The following definitions are applicable when it comes to discovery in the state of New York: “Demand to produce” actually means a written notice that’s been served by and on a party to a criminal action, without any leave of the court, that demands to inspect property in regards to this article and give reasonable notice of the time when the demanding party wants to inspect the property. “Attorneys’ work product” basically means property to the extent that it will contain the opinions, theories, or even conclusions of the prosecutor, defense counsel, or else the members of their legal staff. “Property” actually means any existing tangible personal or else real property, including books, records, reports, memoranda, papers, photos, tapes or other electronic recordings of all kinds, articles of clothing, fingerprints, blood samples, fingernail scrapings or other handwriting specimens, but this is excluding the attorneys’ work product. “At the trial” basically means as part of the people’s or the defendant’s direct case.
Except to the extent that’s protected by a court order, on demand to produce by a defendant who has an indictment, superior court information, prosecutor’s information, information, or else a simplified information that charges a misdemeanor pending, the prosecutor will disclose to the defendant and make available for inspection, photographing, copying or even testing, the following property: any written, recorded or even oral statement of the defendant, and of a co-defendant who will be tried jointly made, other than in the normal course of the criminal transaction, to a public servant who’s engaged in law enforcement, or else to a person who’s then acting under his or her direction or in cooperation with him or her, any transcript of testimony that relates to the criminal action, or the proceeding that’s pending against the defendant, given by the defendant, or by a co-defendant in order to be tried jointly and before any grand jury, any written report or document, or portion of one, that concerns a physical or even mental examination, or scientific test or experiment that relates to the criminal action or proceeding which was made by, or else at the request or direction of a public servant who’s engaged in law enforcement activity, or which was made by a person who the prosecutor has the intention of calling as a witness at trial, or which the people have the intention of introducing at trial, any photograph or drawing that relates to the criminal action or proceeding, which was made or else completed by a public servant who’s engaged in law enforcement, or which was made by a person who the prosecutor has the intention of calling as a witness at trial, or which the people have the intention to introduce at trial, any photo, photocopy or other reproduction that was made by or at the direction of a police officer or prosecutor of any property before its release, regardless of whether the people have the intention to introduce at trial the property or the photograph, photocopy, or other reproduction.

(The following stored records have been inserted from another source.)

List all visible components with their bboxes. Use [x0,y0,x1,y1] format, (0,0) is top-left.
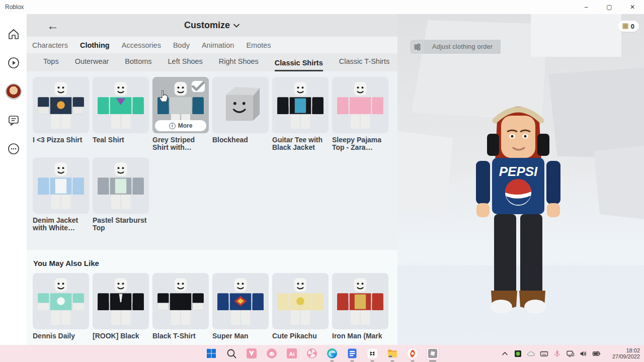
keyboard-tray-icon[interactable] [540,349,548,358]
subtab-classic-t-shirts[interactable]: Classic T-Shirts [339,57,389,71]
chevron-down-icon [233,23,240,28]
adjust-clothing-button[interactable] [410,40,424,54]
subtab-left-shoes[interactable]: Left Shoes [168,57,203,71]
selected-check-badge [192,81,205,92]
wardrobe-item-label: Blockhead [212,136,269,144]
wardrobe-item: Denim Jacket with White… [33,157,89,232]
battery-tray-icon[interactable] [592,349,601,358]
recommendation-item-thumb[interactable] [332,273,388,329]
tab-characters[interactable]: Characters [32,41,68,49]
adjust-clothing-wrap: Adjust clothing order [410,40,501,54]
recommendation-item: [ROOK] Black [93,273,149,340]
wardrobe-item: iMoreGrey Striped Shirt with… [152,77,209,151]
avatar-3d-viewport[interactable]: PEPSI Adjust clothing order 0 [397,14,644,345]
folder-taskbar-icon[interactable] [386,347,399,360]
minimize-button[interactable]: – [575,0,598,14]
recommendation-item: Iron Man (Mark [332,273,388,340]
maximize-button[interactable]: ▢ [598,0,621,14]
sidebar-item-chat[interactable] [5,112,22,129]
docs-taskbar-icon[interactable] [346,347,359,360]
discord-taskbar-icon[interactable] [265,347,278,360]
tab-body[interactable]: Body [173,41,190,49]
recommendations-section: You May Also Like Dennis Daily [ROOK] Bl… [27,250,397,345]
capcut-taskbar-icon[interactable] [366,347,379,360]
edge-taskbar-icon[interactable] [326,347,339,360]
subtab-classic-shirts[interactable]: Classic Shirts [275,59,323,71]
avatar-icon [6,83,22,100]
wardrobe-item-thumb[interactable] [212,77,269,133]
wardrobe-item: Teal Shirt [93,77,149,151]
cast-tray-icon[interactable] [566,349,575,358]
vapp-taskbar-icon[interactable] [245,347,258,360]
windows-taskbar: Ai 18:02 27/09/2022 [0,345,644,362]
onedrive-tray-icon[interactable] [527,349,535,358]
sidebar-item-play[interactable] [5,54,22,71]
page-title-wrap[interactable]: Customize [27,20,397,31]
shirt-thumb [33,157,89,214]
subtab-right-shoes[interactable]: Right Shoes [219,57,259,71]
sidebar-item-avatar[interactable] [5,83,22,100]
wardrobe-item-thumb[interactable] [33,157,89,214]
roblox-taskbar-icon[interactable] [426,347,439,360]
wardrobe-item-thumb[interactable] [93,157,149,214]
origin-taskbar-icon[interactable] [406,347,419,360]
recommendation-item-thumb[interactable] [212,273,269,329]
robux-balance[interactable]: 0 [618,21,639,32]
wardrobe-item: Sleepy Pajama Top - Zara… [332,77,388,151]
blockhead-thumb [212,77,269,133]
wardrobe-item: Pastel Starburst Top [93,157,149,232]
recommendation-item-thumb[interactable] [33,273,89,329]
sidebar-item-more[interactable] [5,140,22,157]
volume-tray-icon[interactable] [579,349,588,358]
wardrobe-item-thumb[interactable]: iMore [152,77,209,133]
tab-animation[interactable]: Animation [202,41,234,49]
recommendation-item-label: Dennis Daily [33,332,89,340]
more-icon [7,142,20,155]
running-indicator [371,360,374,362]
tab-emotes[interactable]: Emotes [246,41,271,49]
recommendation-item: Super Man [212,273,269,340]
recommendation-item: Cute Pikachu [272,273,329,340]
wardrobe-item-thumb[interactable] [332,77,388,133]
subtab-outerwear[interactable]: Outerwear [75,57,109,71]
system-tray [501,345,601,362]
page-title: Customize [184,20,230,30]
recommendation-item-label: Black T-Shirt [152,332,209,340]
shirt-thumb [33,77,89,133]
clock-date: 27/09/2022 [612,353,640,359]
robux-coin-icon [622,23,628,29]
search-taskbar-icon[interactable] [225,347,238,360]
taskbar-clock[interactable]: 18:02 27/09/2022 [612,345,640,362]
subtab-tops[interactable]: Tops [43,57,59,71]
recommendation-item-label: Iron Man (Mark [332,332,388,340]
recommendation-item-thumb[interactable] [272,273,329,329]
chevron-up-tray-icon[interactable] [501,349,509,358]
chat-icon [7,114,20,127]
running-indicator [351,360,354,362]
play-icon [7,56,20,69]
gpu-tray-icon[interactable] [514,349,522,358]
mic-tray-icon[interactable] [553,349,561,358]
running-indicator [391,360,394,362]
subtab-bottoms[interactable]: Bottoms [125,57,151,71]
more-button[interactable]: iMore [155,120,206,131]
check-icon [192,81,205,92]
recommendation-item-thumb[interactable] [93,273,149,329]
tab-clothing[interactable]: Clothing [80,41,110,49]
mouse-cursor [157,89,171,104]
wardrobe-item-thumb[interactable] [272,77,329,133]
wardrobe-item-label: Denim Jacket with White… [33,217,89,232]
wardrobe-item-label: I <3 Pizza Shirt [33,136,89,144]
wardrobe-item-thumb[interactable] [33,77,89,133]
tab-accessories[interactable]: Accessories [122,41,161,49]
category-tabs: CharactersClothingAccessoriesBodyAnimati… [27,37,397,53]
wardrobe-item-thumb[interactable] [93,77,149,133]
pinwheel-taskbar-icon[interactable] [305,347,318,360]
sidebar-item-home[interactable] [5,26,22,43]
start-taskbar-icon[interactable] [205,347,218,360]
close-button[interactable]: ✕ [621,0,644,14]
wardrobe-item: I <3 Pizza Shirt [33,77,89,151]
illustrator-taskbar-icon[interactable]: Ai [285,347,298,360]
active-tab-notch [118,50,125,53]
recommendation-item-thumb[interactable] [152,273,209,329]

Also, any other property obtained from the defendant, or a co-defendant who will be tried jointly, any tapes or other electronic recordings that the prosecutor has the intention of introducing at trial, regardless of whether this recording was made during the course of the criminal transaction, anything required to be disclosed prior to trial, to the defendant and by the prosecutor, pursuant to the constitution of the state of New York or of the United States. Also, the approximate date, time, as well as place of the crime charged and of the defendant’s arrest. Lastly, in any prosecution under penal law section 156.05 or 156.10, the time, place, and manner of notice that’s given pursuant to subdivision six of section 156.00 of the law.